3) It shows us tangible objects that belonged to our progenitors become more meaningful when we learn the stories behind them. For the narrator of that movie, it was his dead grandfather’s gun that he saw in a picture and which he finally found after an exhaustive search of the house.

To me, that movie shows an example how our hearts begin to be turned to our fathers. We learn something that intrigues us—like a narrative hole in an otherwise detailed account— then we want to know more. (Sometimes the feeling of responsibility isn’t automatically there, but curiosity will do just as well.)

At this point of the lesson, I showed the class a belt buckle that belonged to my maternal grandfather, J. Wallace McKnight. It’s square and has a dark blue stone. My Grandpa McKnight liked gems and minerals, and he had a few belt buckles with interesting stones on them. I like to wear that belt buckle sometimes, and it reminds me of him.

I showed them a pearl necklace that I was wearing. My maternal grandmother, Barbara McKnight, liked gems and minerals too, and she had collected those pearls, but never made anything out of them. When I went through her household articles with my mom, I chose those pearls, and I made a necklace out of them to remind me of my Grandma.

(I also had a copy of a big family history book that I could have showed the class, but I didn’t get to that. If I’d had more time, I might have asked them if they or their parents had anything that belonged to their grandparents or ancestors and asked them to tell about those objects if they had.)

In the church, we often think of family history work as pushing the boundaries at the edges of our tree to find names to take to the temple, but it also involves documenting and recording what we (or others) know about the family around us now so that future generations beyond our lifetimes can know them too. (I wish I could have made this point to my class, but I didn’t think to at the time.)

What got me into family history research?  It took a while. I had a PAF file from my dad that I toyed with, but I never quite knew what to do with it. I wondered where all those names and dates came from and how I could know they were accurate. How did anyone add any information on to their family tree?

Finally I decided to take a class in family history. This was an act of faith for me. At the time that I signed up for it, I didn’t want to do it because I knew it would make me work hard on my family history, and I was scared of it. But I knew Heavenly Father wanted me to learn how to do this stuff, and I had hope that I would look back at the end of the class and be glad I had done it. I had hope that I would be much less intimidated by the prospect of doing family history if I had taken a class in it. (All those things I hoped for, I was actually seeing with the eye of faith.)
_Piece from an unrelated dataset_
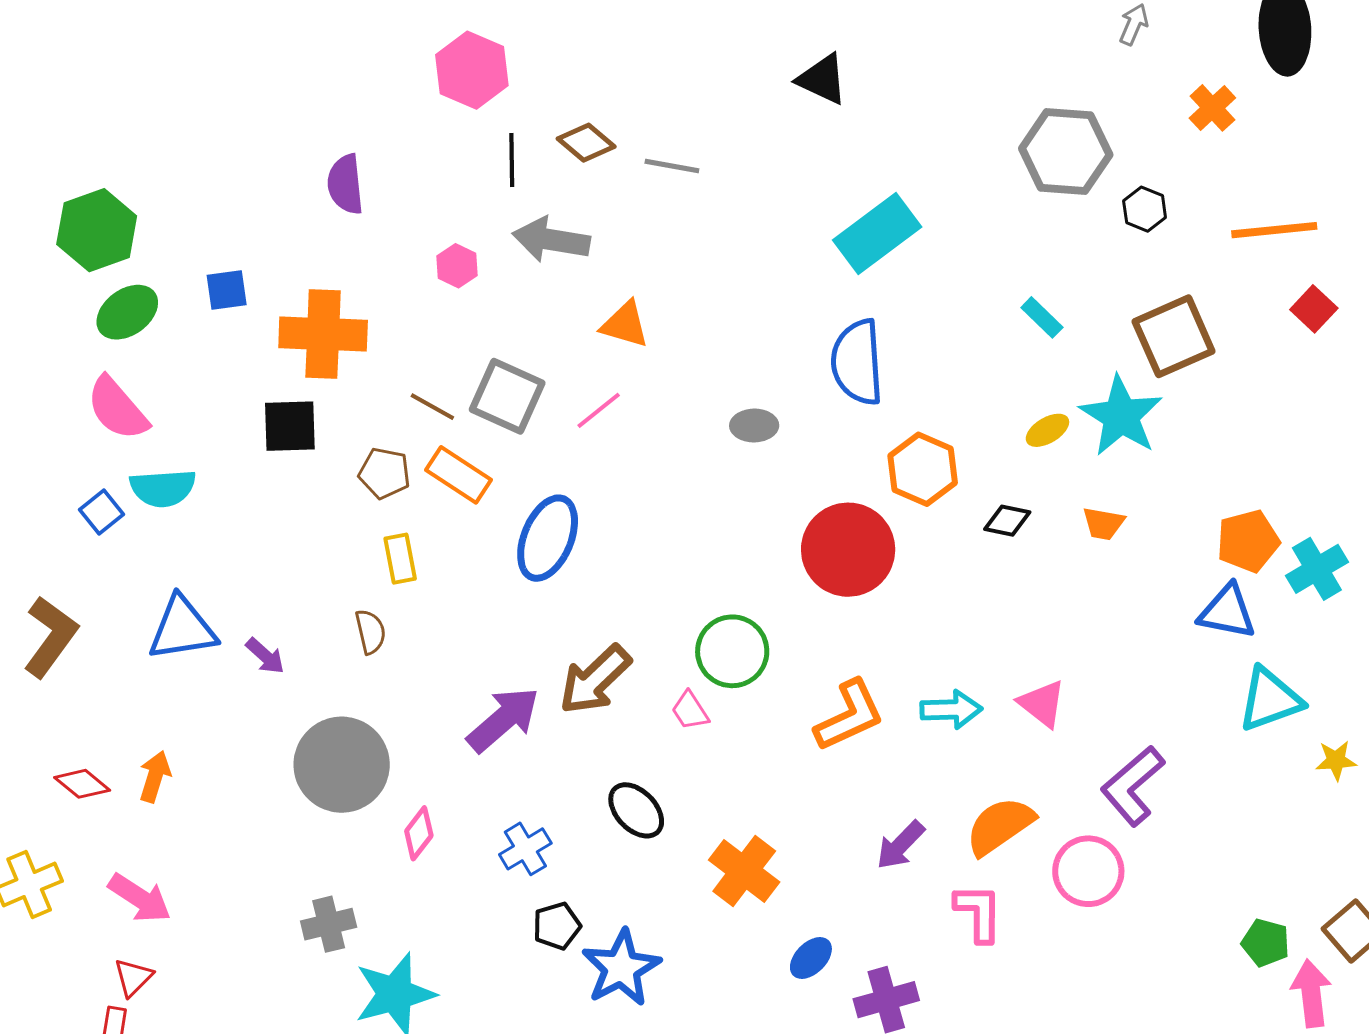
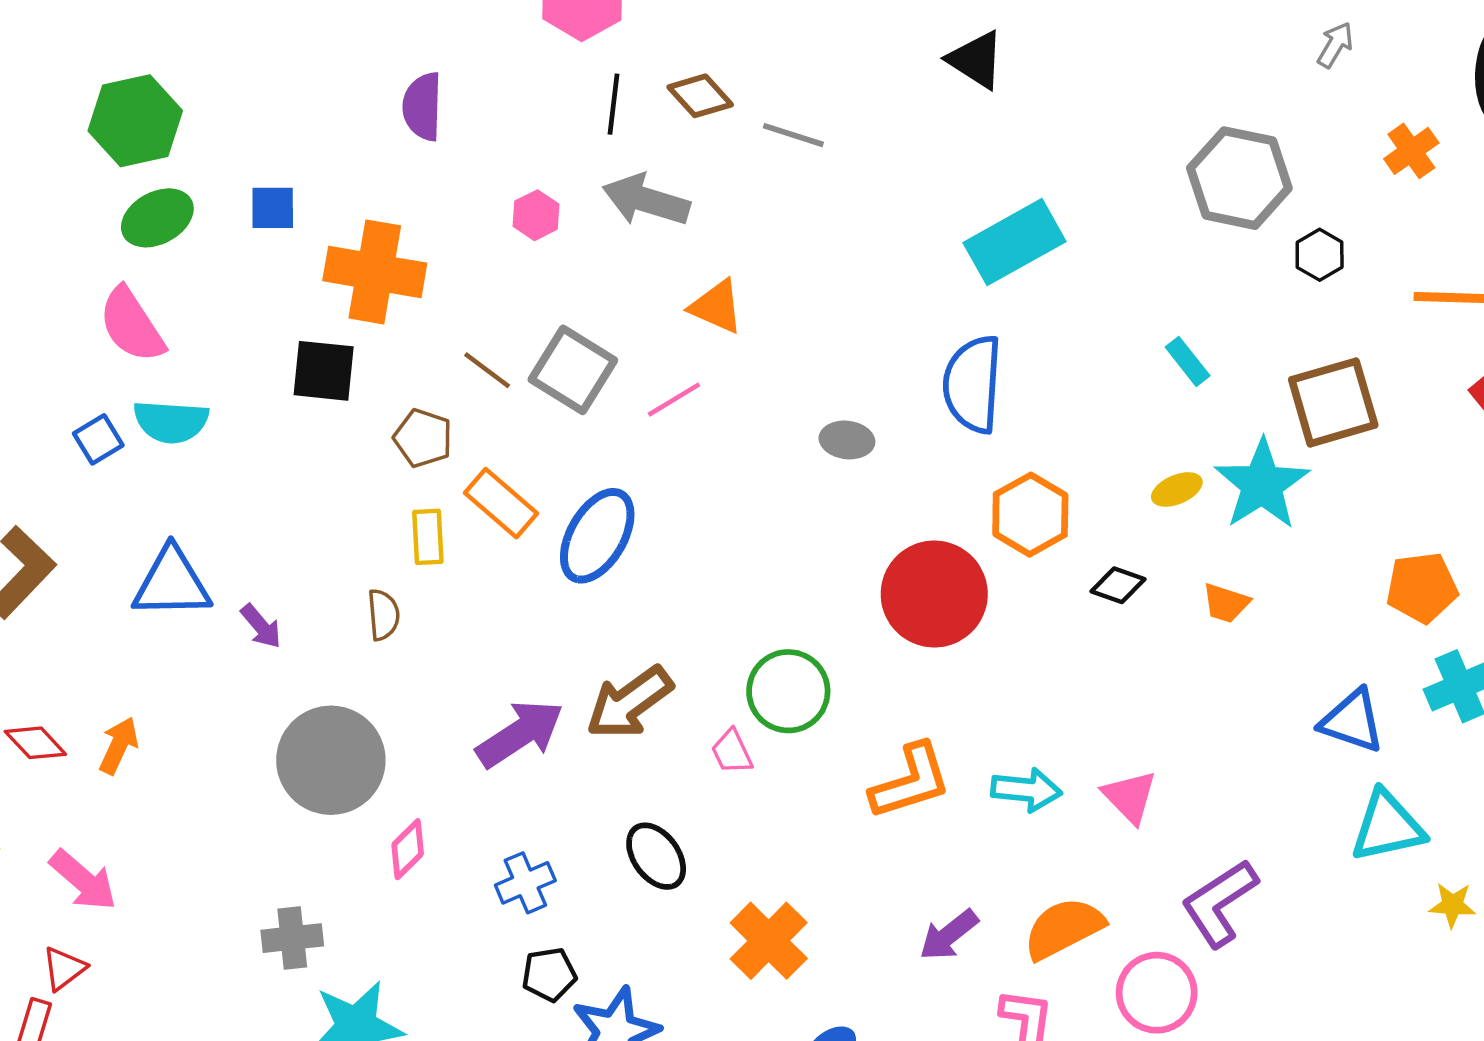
orange rectangle: (459, 475) -> (501, 503), moved
orange pentagon: (1248, 541) -> (1422, 588), moved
The class I took was actually through ASU, and it was a writing class. The class was “Writing Family History Narratives,” taught by a certified genealogist.  The big final project was to write a narrative of every person in our 4-generation pedigree chart, including us. All the assignments were geared toward collecting documents to use for the final project. The narrative was to have citations from primary sources. During that class, we learned about primary sources and interviewing and databases and searching techniques. We learned about immigration and slave schedules and censuses and church registrations and a heck-lot of stuff.  I bugged all my aunts and uncles for family history narratives and a number of stories seemed to appear out of the woodwork that I hadn’t known existed. I wrote my 4-generation narrative (duly cited), and then when the class was over, I heaved a sigh of relief, and didn’t touch family history again for another three or four years.

Then on a chance visit to Familysearch, I noticed that the website had suddenly sprouted a way to attach sources to people in our family tree. Suddenly all my knowledge about sources could be applied in a way that could directly impact me and my family members! I might not know enough to extend the branches to find new ancestors yet, but by golly, I could document things with sources!  I could attach the certificates and narratives I had found, add pictures, and so forth. I could search for sources on Familysearch and add them to individuals on my tree.  So that’s what I did.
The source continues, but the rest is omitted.